Vulnerability Detail
Users can choose their desired _flashLoanAmount when using rolloverLoanWithFlash. This, in turn, causes the loan provider to send us the funds and execute executeOperation. After we have repaid the FL, the amount plus fees are approved for the FL provider to take, and the remaining funds are sent to the borrower:
uint256 fundsRemaining = acceptCommitmentAmount +
_rolloverArgs.borrowerAmount -
repaymentAmount -
_flashFees;However, the current calculation does not account for the possibility that we can borrow far more than needed to repay. _repayLoan will pass without issue, as it has a check to see if we are sending more funds than necessary:
if (paymentAmount >= _owedAmount) {
paymentAmount = _owedAmount;The extra funds will remain inside the FlashRolloverLoan_G5 contract, where will be accounted for when calculating fundsRemaining and transferred to the user. This will either:
- drain the contract - if there are funds inside they will go towards paying the flash loan.
- revert the TX - if the contract has 0 balance, then we need
FL amount == repay amountor else the TX will always revert.
Achieving an FL amount == repaymentAmount is challenging as the interest changes every block. Moreover, we cannot do FL amount < repaymentAmount because it will revert, even if we supply enough borrowerAmount, which is another issue.
Impact
Users can extract funds from the FlashRolloverLoan_G5 or cause any transaction with an FL amount greater than the repaymentAmount to revert.
Code Snippet
uint256 fundsRemaining = acceptCommitmentAmount +
_rolloverArgs.borrowerAmount -
repaymentAmount -
_flashFees;Tool used
Manual Review
Recommendation
Ensure the calculations take into account how large the FL is. A simpler option would be to limit the flash loan amount to be equal to the repayment amount.
Duplicate of #257
I think i remember talking about this when engineering this dust-repayment and recalling that we agreed that it is OK for it to be able to 'drain funds' from this contract as there are not supposed to ever be any funds in the contract anyways.
Also as far as the revert, that is a non issue as we expect the user to be smart enough to put in a high enough flash loan amount or it will revert.
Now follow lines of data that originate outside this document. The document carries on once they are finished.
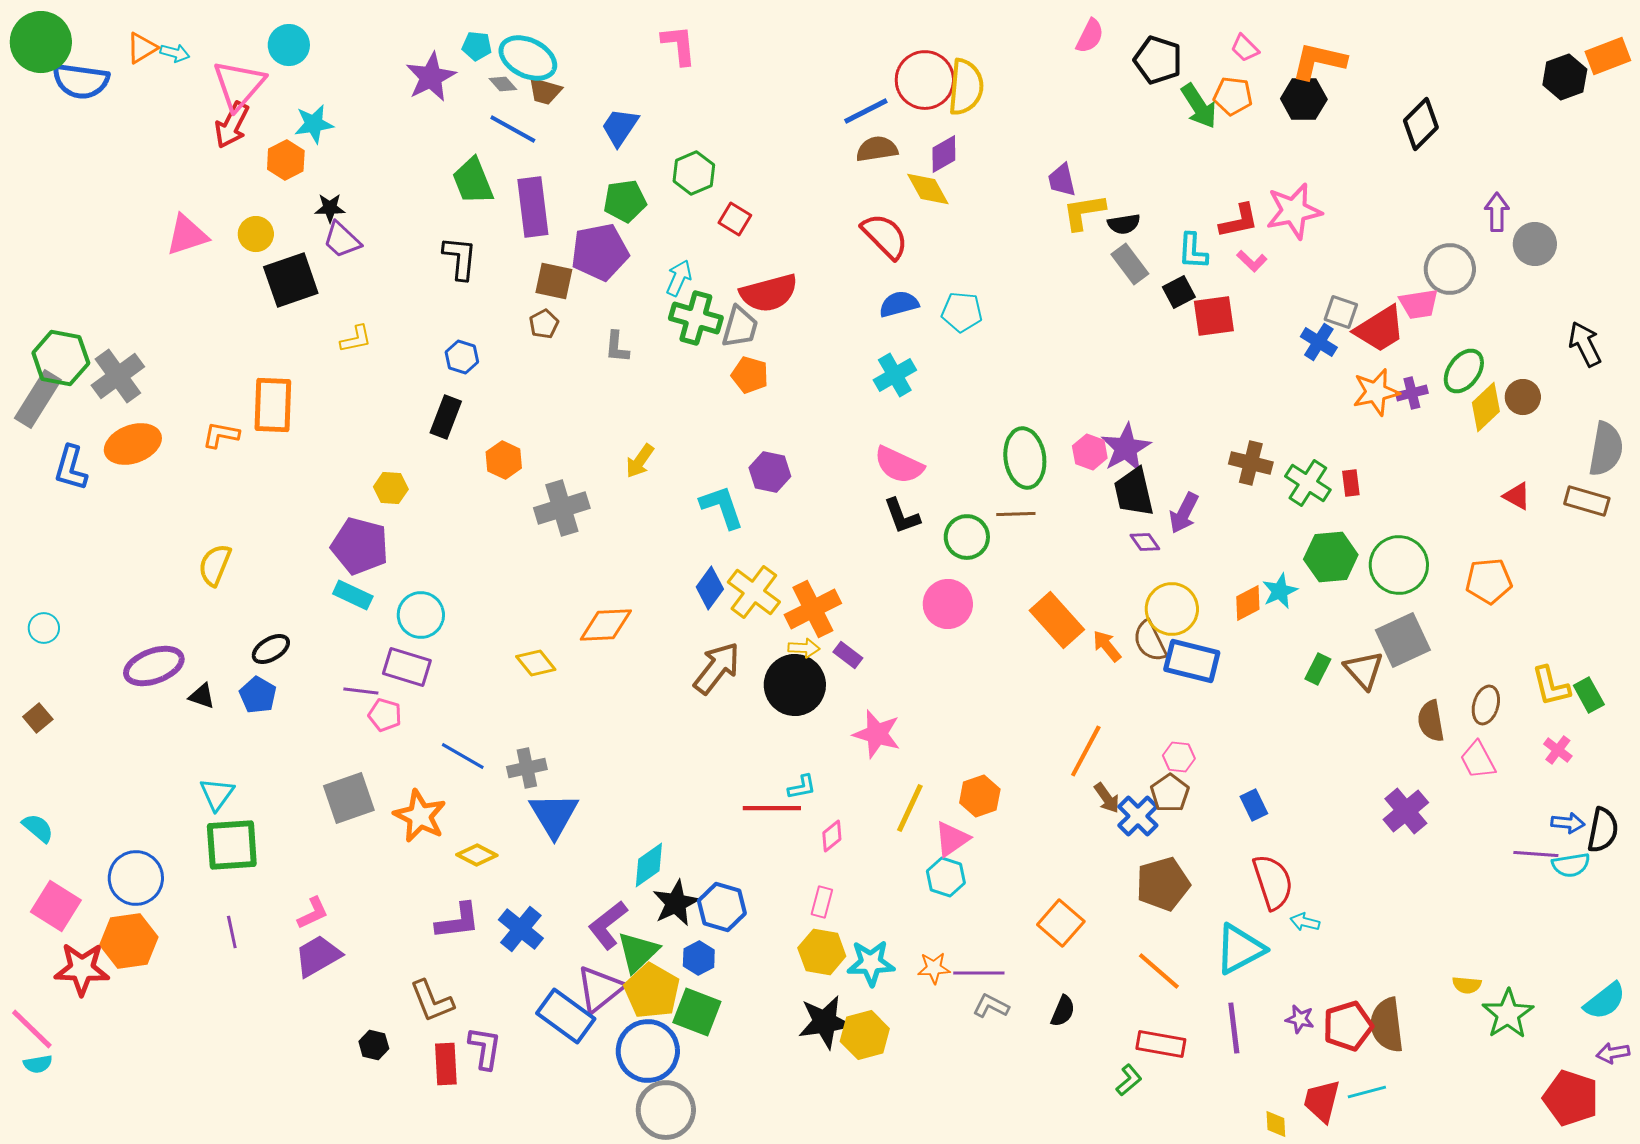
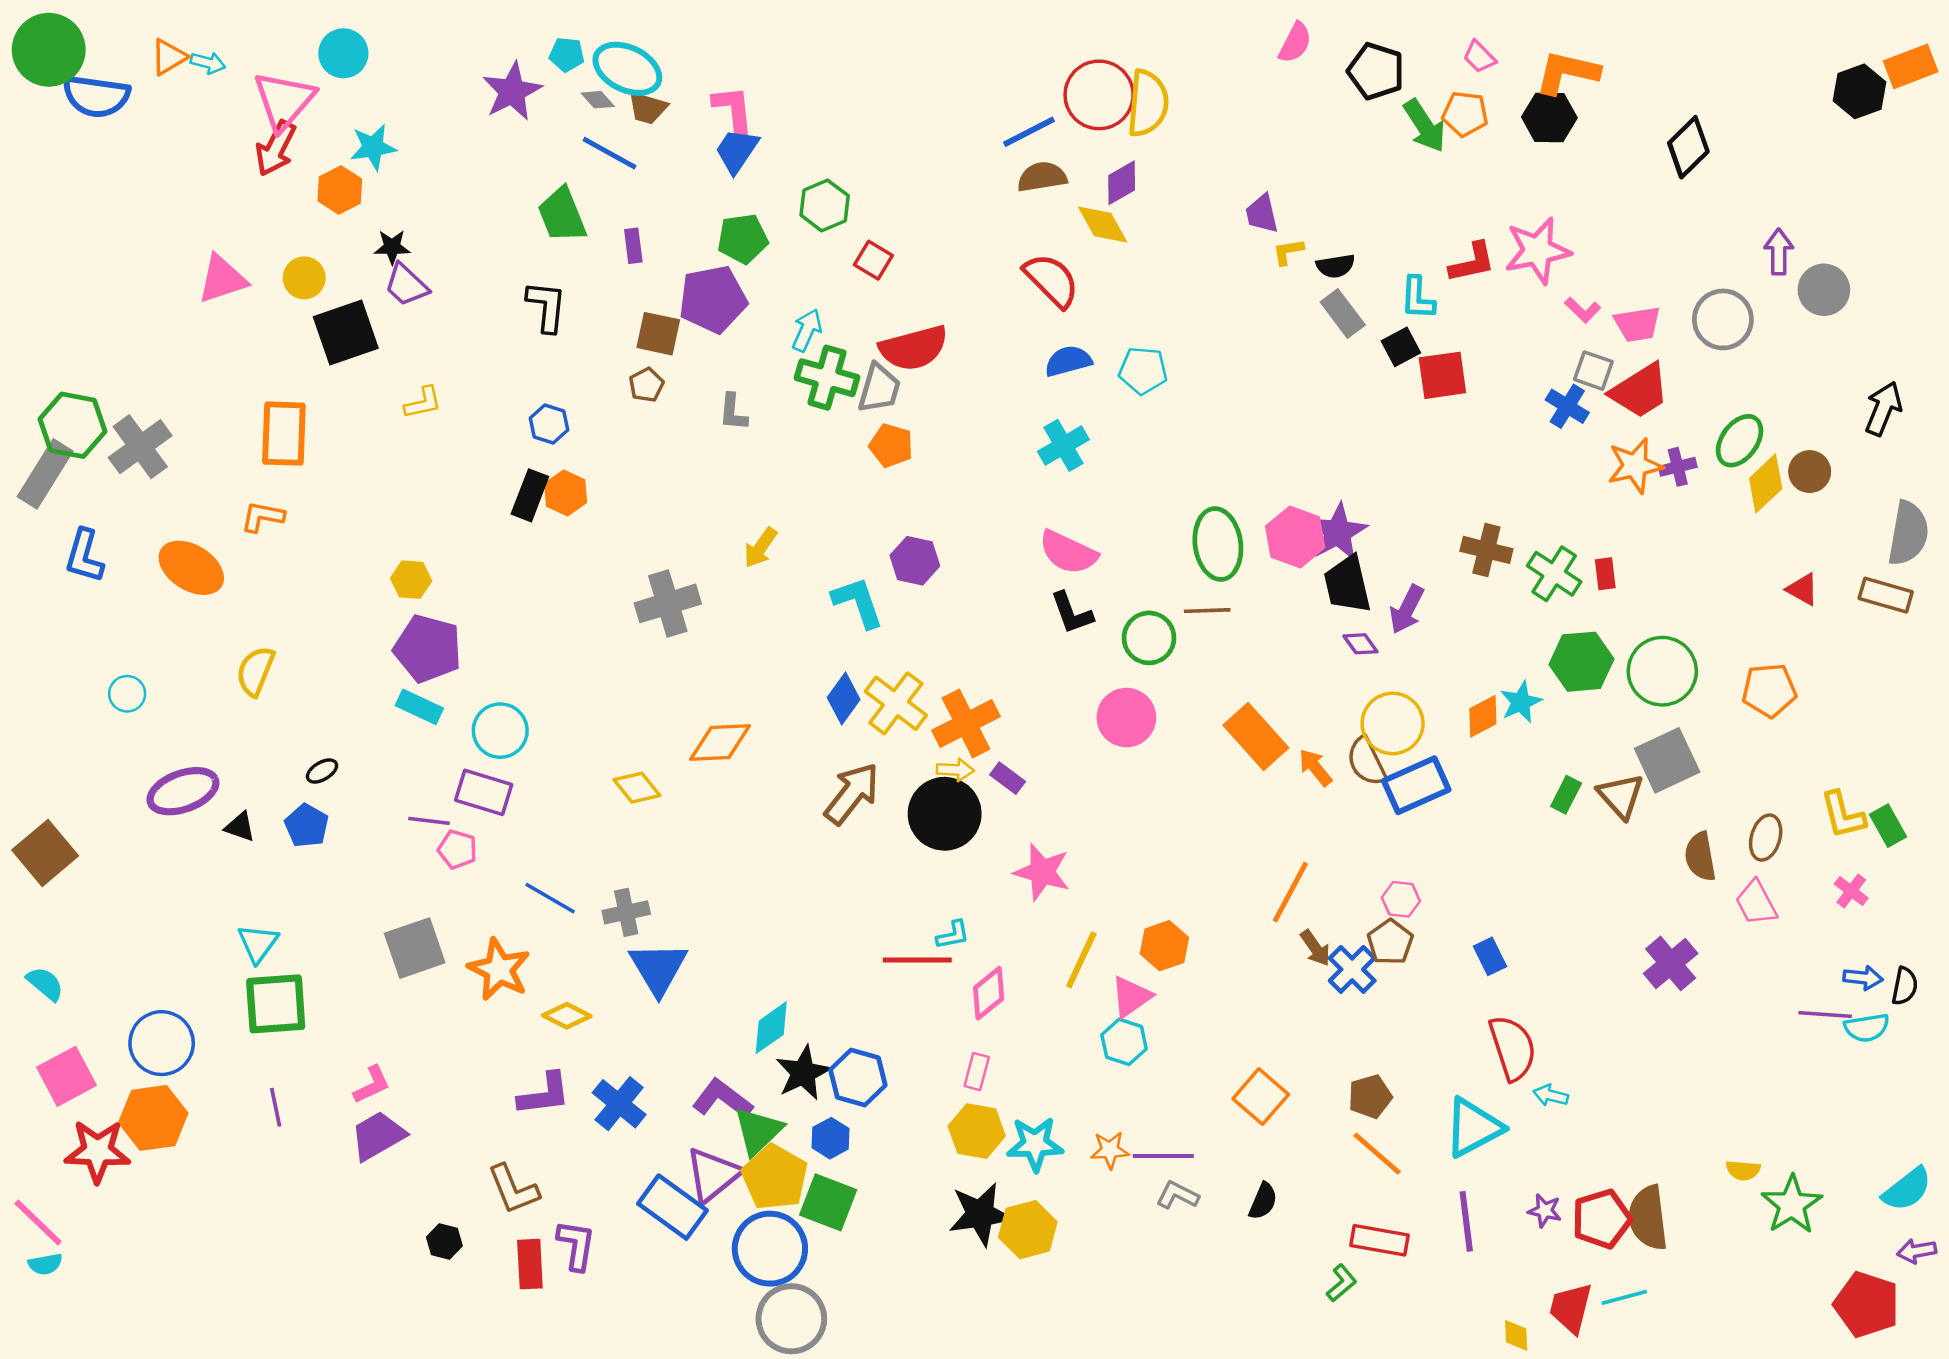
pink L-shape: (679, 45) -> (733, 109), moved
purple rectangle: (533, 207) -> (633, 246), size x0.5
yellow L-shape: (1084, 212) -> (1288, 252), size x0.6
pink L-shape: (1252, 261) -> (1583, 310), moved
pink trapezoid: (1419, 304) -> (1637, 324), moved
black arrow: (1585, 344) -> (1883, 409), turned 48
orange rectangle: (273, 405) -> (284, 434), moved
orange ellipse: (133, 444) -> (191, 568), moved, turned 52
pink hexagon: (1090, 452) -> (1295, 537), size x1.4
orange hexagon: (504, 460) -> (566, 493), moved
yellow hexagon: (391, 488) -> (411, 580), moved
cyan circle: (44, 628) -> (127, 694), moved
black ellipse: (271, 649) -> (322, 771), size x0.7
blue rectangle: (1192, 661) -> (1416, 785), turned -38
brown square: (38, 718) -> (45, 853), size x1.8
black semicircle: (1603, 830) -> (1905, 986), size x0.7
pink diamond: (832, 836) -> (989, 993), size x1.4
brown pentagon: (1163, 884) -> (1370, 1097), moved, size x0.7
pink square: (56, 906) -> (67, 1076), turned 30
purple L-shape: (608, 925) -> (722, 1099), turned 75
That is OK.
However it could be 'better' slightly to limit the flash loan amount to be equal to the repayment amt so i will investigate this but this is probably a minor rather than a medium if anything at all . thank you for the input !!
Hello @ethereumdegen,
Thank you for your response. However, I believe there has been a slight misunderstanding regarding the revert.
You mentioned:
As far as the revert is concerned, that is a non-issue as we expect the user to input a sufficiently high flash loan amount; otherwise, it will revert. That is acceptable.
However, the main issue is about the fact that we need the FL amount to be exact == or else the TX will revert. This will happen because fundsRemaining does not take into account the size of the FL, but just how much we have repaid.
uint256 fundsRemaining = acceptCommitmentAmount +_rolloverArgs.borrowerAmount - repaymentAmount - _flashFees;This portion of the code transfers any excess funds to the borrower. Therefore, if the FL amount exceeds the necessary amount, the excess will be transferred to the user, causing the transaction to revert because the contract will not have enough funds to repay the FL to AAVE.
Example:
| Prerequisites | Values |
|---|---|
| Repayment amount | 1000 USDC |
| Accept commitment amount | 2000 USDC |
| FL Amount | 1200 USDC |
| FL Fees | 1 USDC |
| Borrower amount | 0 USDC |
In this scenario, the fundsRemaining calculation would be:
acceptCommitmentAmount + borrowerAmount - repaymentAmount - flashFees = 2000 + 0 - 1000 - 1 = 999 USDC
However, incorporating the correct FL amount into this calculation changes it to:
acceptCommitmentAmount + borrowerAmount - flashAmount - flashFees = 2000 + 0 - 1200 - 1 = 799 USDC
We would then transfer to the borrower 999 USDC and leave 1001USDC inside the contract, but our FL requires 1201 USDC.
The discrepancy of 200 USDC, if not correctly accounted for, would be transferred to the user, leaving the FlashRolloverLoan_G5 contract with only 1001 USDC — insufficient to cover the repayment of the 1201 USDC flash loan.
This should be considered at least a medium, as FlashRolloverLoan_G5 will revert most of the time.